Solving the processor challenges for safety-critical softwareStory
October 12, 2011
Multicore, hyperthreading, Dynamic Frequency Scaling (DFS), and DMA are modern processor features aiming to optimize average-case execution times. Such optimizations can result in challenges for safety-critical software designers, who must focus on worst-case behavior, though. However, these issues can be successfully mitigated.
Modern processor features such as multiple cores, hyperthreading, and high-speed DMA are designed to optimize average-case execution times. However, these optimizations often come at the expense of worst-case execution times and make systems more difficult to bound. This situation presents significant challenges to developers of safety-critical software, who must design for worst-case behavior. Thus, the following discussion examines why worst-case behavior is focused on in the software development process, as well as some of the key processor-related challenges facing developers of safety-critical software and ways of addressing them.
Why focus on worst-case behavior?
In a safety-critical software environment, one must ensure three key things:
First, each periodic thread (or task) must always execute at its defined rate (for example, 100 Hz). This is important because each thread must perform at a given rate or else the system can become unstable and, hence, unsafe.
Second, each periodic thread must be allocated a fixed time budget that it cannot exceed (for example, 200 microseconds at 100 Hz). This is important because it allows the underlying RTOS to enforce time partitioning.
Third, each periodic thread’s fixed time budget must be adequate to cover the thread’s worst-case behavior. This is important because many safety-critical threads must execute to completion in every period. If they do not, the system can become unstable and, as a result, unsafe.
Note that this set of requirements stands in stark contrast to noncritical software systems, where one wants overall performance at the highest level, but can tolerate occasional “glitches” where performance is slower than average.
Multicore and cache/memory contention
CPU throughput has roughly doubled every 18 months since 1985, consistent with Moore’s Law. However, that trend began slowing in about 2005 because of three key factors. The main reason is that memory speed has not kept up with CPU performance, increasing only about 10 percent per year during this same timeframe. Larger caches help alleviate this problem, but memory subsystems remain significant performance bottlenecks.
Theoretically, greater parallelism should increase peak performance by enabling the CPU to process multiple instructions concurrently. However, techniques like pipelining, branch prediction, and speculative execution have begun to “hit a wall,” making it increasingly difficult to exploit that parallelism.
Thermal factors have also slowed the advance of CPU throughput. As operating frequencies increase, power consumption and heat generation increase proportionally.

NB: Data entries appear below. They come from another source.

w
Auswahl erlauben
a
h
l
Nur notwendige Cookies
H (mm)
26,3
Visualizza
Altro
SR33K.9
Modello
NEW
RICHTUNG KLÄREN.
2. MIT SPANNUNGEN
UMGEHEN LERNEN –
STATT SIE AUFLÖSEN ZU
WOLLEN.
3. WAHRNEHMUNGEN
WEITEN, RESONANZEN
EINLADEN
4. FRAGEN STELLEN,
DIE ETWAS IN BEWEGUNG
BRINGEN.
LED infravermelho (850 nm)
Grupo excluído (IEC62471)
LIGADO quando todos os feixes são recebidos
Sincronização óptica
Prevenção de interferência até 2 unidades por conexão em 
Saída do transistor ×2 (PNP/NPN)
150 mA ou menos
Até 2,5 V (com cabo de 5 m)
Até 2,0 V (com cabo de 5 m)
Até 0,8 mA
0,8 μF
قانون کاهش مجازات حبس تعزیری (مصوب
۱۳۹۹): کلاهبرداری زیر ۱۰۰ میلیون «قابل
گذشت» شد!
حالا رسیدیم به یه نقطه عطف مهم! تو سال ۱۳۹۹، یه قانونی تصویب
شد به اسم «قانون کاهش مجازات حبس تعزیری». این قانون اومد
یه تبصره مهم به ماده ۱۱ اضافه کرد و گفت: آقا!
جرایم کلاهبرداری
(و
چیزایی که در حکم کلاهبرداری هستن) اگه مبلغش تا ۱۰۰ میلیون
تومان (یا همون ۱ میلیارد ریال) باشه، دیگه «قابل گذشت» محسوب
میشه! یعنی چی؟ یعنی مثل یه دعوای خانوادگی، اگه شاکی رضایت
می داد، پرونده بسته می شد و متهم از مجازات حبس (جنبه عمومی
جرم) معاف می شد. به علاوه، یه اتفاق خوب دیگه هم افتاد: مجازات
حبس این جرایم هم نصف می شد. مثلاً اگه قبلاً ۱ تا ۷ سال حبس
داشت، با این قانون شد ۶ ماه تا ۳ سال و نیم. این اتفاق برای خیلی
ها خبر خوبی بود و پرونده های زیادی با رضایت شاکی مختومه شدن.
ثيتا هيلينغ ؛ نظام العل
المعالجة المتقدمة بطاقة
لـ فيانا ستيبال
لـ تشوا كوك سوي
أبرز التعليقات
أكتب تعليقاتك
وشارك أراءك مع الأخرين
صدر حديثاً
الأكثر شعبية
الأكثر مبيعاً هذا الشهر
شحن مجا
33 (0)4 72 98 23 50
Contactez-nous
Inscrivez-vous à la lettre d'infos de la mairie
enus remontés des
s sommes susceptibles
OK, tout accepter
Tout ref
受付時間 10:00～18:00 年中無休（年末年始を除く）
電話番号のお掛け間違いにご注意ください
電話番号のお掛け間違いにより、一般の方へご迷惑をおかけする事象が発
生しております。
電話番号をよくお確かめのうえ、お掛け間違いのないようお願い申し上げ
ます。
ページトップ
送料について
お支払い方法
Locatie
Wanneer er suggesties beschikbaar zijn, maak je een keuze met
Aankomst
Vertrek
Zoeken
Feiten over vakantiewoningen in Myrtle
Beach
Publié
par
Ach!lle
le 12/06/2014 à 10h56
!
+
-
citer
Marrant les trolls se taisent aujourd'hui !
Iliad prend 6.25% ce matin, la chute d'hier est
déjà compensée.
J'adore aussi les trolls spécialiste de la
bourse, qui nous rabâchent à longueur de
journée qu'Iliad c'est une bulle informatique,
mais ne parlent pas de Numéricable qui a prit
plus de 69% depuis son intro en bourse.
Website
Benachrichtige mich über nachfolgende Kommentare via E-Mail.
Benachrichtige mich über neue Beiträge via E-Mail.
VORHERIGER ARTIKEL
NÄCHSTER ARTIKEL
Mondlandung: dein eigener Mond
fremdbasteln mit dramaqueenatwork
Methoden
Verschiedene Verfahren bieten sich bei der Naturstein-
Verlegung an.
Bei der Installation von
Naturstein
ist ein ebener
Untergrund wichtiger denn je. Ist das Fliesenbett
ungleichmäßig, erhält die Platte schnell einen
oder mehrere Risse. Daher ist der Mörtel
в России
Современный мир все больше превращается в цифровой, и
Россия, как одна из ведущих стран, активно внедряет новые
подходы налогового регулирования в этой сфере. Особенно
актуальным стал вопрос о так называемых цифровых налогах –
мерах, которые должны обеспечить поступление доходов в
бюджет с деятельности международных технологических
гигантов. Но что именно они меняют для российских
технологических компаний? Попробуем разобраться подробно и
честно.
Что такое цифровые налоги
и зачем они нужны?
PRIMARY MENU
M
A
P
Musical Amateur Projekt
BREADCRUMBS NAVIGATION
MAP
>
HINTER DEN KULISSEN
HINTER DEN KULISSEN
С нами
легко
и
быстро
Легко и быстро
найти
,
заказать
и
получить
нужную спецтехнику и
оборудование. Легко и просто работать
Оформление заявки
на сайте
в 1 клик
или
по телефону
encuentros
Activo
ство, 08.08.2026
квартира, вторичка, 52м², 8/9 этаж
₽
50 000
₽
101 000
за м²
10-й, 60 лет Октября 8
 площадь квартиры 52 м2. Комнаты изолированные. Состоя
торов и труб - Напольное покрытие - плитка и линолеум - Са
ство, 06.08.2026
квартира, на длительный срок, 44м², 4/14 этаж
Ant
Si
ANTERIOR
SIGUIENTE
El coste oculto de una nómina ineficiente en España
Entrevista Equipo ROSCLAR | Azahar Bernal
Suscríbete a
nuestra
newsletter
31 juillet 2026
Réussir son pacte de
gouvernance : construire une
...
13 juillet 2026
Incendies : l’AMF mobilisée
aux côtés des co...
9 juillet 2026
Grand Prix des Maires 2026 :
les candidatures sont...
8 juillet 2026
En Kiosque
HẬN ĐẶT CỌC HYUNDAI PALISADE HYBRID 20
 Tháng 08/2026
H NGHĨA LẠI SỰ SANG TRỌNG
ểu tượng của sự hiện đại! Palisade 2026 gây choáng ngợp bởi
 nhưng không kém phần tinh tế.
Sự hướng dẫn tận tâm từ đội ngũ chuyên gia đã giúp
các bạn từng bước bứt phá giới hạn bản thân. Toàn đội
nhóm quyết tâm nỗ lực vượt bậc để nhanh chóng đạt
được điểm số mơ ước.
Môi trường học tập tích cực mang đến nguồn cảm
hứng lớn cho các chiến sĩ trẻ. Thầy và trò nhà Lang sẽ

Dissipating this heat presents difficult challenges in many environments, particularly for passively cooled embedded systems.
Recently, multicore processors have evolved to meet many of these challenges. To boost memory throughput, for example, each CPU core is equipped with its own L1 cache. Tighter physical packaging also boosts performance by shortening signal runs between cores, which makes data transfers proportionally faster and more reliable. Meanwhile, multiple cores enable processors to execute more instructions per clock cycle. This enables each core to run at a lower frequency, thereby consuming less power and generating less heat.
Despite these advances, multicore processors still present challenges for developers of safety-critical software: primarily, increased contention for shared resources such as L2 cache and the memory subsystem. Figure 1 shows a simple dual-core processor, each core with its own CPU and L1 cache, both cores sharing an L2 cache and a RAM subsystem.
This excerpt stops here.